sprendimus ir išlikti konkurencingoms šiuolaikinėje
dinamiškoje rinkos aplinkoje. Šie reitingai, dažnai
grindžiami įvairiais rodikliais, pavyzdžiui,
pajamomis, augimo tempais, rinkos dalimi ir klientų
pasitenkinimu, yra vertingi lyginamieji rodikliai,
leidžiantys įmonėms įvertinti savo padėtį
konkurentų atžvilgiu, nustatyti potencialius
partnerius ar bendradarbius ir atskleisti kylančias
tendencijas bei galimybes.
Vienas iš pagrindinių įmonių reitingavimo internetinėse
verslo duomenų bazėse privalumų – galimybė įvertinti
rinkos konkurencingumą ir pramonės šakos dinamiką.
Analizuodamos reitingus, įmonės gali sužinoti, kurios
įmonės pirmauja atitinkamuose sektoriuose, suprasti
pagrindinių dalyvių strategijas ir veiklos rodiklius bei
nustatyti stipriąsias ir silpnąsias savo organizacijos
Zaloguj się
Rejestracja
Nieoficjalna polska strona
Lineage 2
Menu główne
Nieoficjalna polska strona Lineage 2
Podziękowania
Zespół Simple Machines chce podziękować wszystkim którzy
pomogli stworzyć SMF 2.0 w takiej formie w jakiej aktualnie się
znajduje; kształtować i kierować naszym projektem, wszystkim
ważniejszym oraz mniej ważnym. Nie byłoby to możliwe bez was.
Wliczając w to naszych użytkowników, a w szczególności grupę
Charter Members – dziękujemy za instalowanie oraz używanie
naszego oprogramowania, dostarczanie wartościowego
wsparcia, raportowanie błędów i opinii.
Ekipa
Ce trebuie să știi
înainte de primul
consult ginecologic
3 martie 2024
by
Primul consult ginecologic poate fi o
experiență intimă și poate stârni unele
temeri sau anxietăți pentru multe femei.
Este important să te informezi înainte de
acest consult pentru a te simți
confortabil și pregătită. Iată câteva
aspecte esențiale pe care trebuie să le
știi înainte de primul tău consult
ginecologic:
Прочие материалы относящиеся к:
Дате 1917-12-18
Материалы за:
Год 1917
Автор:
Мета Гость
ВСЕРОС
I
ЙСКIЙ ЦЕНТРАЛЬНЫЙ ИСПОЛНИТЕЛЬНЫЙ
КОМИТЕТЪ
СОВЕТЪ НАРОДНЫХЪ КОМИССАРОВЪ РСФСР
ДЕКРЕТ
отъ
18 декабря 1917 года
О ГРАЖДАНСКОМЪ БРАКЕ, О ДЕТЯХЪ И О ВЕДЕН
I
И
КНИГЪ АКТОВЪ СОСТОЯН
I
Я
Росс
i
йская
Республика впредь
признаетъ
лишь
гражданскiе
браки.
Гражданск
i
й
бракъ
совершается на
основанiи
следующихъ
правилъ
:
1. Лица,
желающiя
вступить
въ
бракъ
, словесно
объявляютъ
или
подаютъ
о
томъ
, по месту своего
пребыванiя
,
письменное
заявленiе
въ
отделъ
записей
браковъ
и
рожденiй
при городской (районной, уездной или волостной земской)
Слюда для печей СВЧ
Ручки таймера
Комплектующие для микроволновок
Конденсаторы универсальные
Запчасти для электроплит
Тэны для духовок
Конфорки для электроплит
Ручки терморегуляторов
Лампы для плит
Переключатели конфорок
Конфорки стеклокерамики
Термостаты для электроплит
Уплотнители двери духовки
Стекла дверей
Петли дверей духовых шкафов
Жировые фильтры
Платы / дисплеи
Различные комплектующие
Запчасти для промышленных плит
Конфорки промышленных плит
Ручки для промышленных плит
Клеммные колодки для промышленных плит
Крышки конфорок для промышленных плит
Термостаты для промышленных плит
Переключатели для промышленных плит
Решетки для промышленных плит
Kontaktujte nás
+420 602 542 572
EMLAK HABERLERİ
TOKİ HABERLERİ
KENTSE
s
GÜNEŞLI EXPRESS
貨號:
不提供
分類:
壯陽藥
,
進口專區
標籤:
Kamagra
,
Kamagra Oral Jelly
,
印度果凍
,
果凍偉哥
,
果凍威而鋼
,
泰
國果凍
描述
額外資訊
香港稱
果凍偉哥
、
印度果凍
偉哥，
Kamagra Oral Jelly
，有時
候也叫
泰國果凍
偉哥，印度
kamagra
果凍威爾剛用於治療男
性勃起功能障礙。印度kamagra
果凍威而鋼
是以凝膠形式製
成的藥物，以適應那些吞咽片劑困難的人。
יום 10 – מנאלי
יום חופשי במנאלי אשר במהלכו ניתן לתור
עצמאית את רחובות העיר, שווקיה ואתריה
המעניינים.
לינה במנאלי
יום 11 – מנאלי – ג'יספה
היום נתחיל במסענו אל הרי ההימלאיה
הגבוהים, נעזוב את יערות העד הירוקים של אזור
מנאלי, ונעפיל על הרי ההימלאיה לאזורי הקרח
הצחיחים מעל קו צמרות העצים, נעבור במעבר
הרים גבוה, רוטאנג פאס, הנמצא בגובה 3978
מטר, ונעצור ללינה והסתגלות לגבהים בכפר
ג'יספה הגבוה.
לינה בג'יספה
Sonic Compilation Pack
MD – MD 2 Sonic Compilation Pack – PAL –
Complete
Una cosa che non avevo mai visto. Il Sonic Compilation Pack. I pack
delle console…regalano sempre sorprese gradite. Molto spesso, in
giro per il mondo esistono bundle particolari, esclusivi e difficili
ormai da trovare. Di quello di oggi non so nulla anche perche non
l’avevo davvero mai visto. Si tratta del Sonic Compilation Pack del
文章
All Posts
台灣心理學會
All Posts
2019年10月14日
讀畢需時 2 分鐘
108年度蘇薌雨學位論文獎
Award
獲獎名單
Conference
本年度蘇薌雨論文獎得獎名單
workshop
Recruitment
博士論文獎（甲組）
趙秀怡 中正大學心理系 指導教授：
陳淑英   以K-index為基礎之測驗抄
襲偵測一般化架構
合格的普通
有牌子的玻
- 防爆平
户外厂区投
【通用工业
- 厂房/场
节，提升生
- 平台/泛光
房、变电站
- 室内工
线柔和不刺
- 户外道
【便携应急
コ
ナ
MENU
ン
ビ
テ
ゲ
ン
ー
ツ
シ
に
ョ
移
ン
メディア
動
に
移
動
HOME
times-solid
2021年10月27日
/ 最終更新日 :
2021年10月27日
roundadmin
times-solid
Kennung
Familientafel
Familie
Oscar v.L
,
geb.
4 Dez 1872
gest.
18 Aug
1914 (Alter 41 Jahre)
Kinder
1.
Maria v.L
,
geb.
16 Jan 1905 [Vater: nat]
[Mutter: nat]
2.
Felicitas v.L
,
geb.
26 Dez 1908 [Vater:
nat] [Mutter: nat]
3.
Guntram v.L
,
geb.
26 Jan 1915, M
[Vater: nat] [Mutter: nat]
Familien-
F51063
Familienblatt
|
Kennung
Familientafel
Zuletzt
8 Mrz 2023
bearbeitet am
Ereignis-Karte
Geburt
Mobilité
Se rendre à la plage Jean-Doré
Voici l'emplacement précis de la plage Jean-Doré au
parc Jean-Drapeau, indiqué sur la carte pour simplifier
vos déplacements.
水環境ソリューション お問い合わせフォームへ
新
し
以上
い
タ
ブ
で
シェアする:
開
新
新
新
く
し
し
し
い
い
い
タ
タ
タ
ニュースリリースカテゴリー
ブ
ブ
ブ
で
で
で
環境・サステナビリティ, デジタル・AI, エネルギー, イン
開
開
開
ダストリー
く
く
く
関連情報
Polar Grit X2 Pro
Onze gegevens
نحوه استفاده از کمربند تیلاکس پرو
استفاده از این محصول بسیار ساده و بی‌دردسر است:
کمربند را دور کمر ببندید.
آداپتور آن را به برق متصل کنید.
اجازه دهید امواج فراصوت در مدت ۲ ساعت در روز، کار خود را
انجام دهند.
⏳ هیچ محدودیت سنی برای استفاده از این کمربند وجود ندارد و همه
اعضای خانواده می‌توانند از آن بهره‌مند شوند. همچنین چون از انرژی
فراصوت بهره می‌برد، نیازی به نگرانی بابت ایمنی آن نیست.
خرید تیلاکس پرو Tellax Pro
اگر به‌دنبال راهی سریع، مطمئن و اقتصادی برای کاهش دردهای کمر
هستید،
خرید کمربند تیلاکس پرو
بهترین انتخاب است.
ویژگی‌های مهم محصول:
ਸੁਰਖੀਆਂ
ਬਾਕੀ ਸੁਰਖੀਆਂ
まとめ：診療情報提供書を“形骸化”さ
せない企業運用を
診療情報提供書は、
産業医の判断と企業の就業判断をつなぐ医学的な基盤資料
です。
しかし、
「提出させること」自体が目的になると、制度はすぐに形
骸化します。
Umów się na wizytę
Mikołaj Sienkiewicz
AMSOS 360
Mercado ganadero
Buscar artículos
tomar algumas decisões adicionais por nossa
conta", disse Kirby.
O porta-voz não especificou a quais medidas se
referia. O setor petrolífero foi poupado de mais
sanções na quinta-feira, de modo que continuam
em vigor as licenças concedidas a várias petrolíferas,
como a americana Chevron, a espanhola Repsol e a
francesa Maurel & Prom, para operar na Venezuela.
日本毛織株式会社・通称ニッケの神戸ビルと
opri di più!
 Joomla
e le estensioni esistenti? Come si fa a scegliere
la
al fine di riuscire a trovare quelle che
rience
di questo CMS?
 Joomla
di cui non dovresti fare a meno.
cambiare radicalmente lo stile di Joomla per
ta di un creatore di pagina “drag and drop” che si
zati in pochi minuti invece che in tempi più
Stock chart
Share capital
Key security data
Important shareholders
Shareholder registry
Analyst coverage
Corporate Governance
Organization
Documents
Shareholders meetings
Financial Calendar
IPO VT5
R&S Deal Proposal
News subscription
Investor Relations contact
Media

__Assigned task__
Each line from the top of the entries above through the line containing "pasitenkinimu, yra vertingi" must be transcribed exactly, and no other line may appear.

__Answer box__
sprendimus ir išlikti konkurencingoms šiuolaikinėje
dinamiškoje rinkos aplinkoje. Šie reitingai, dažnai
grindžiami įvairiais rodikliais, pavyzdžiui,
pajamomis, augimo tempais, rinkos dalimi ir klientų
pasitenkinimu, yra vertingi lyginamieji rodikliai,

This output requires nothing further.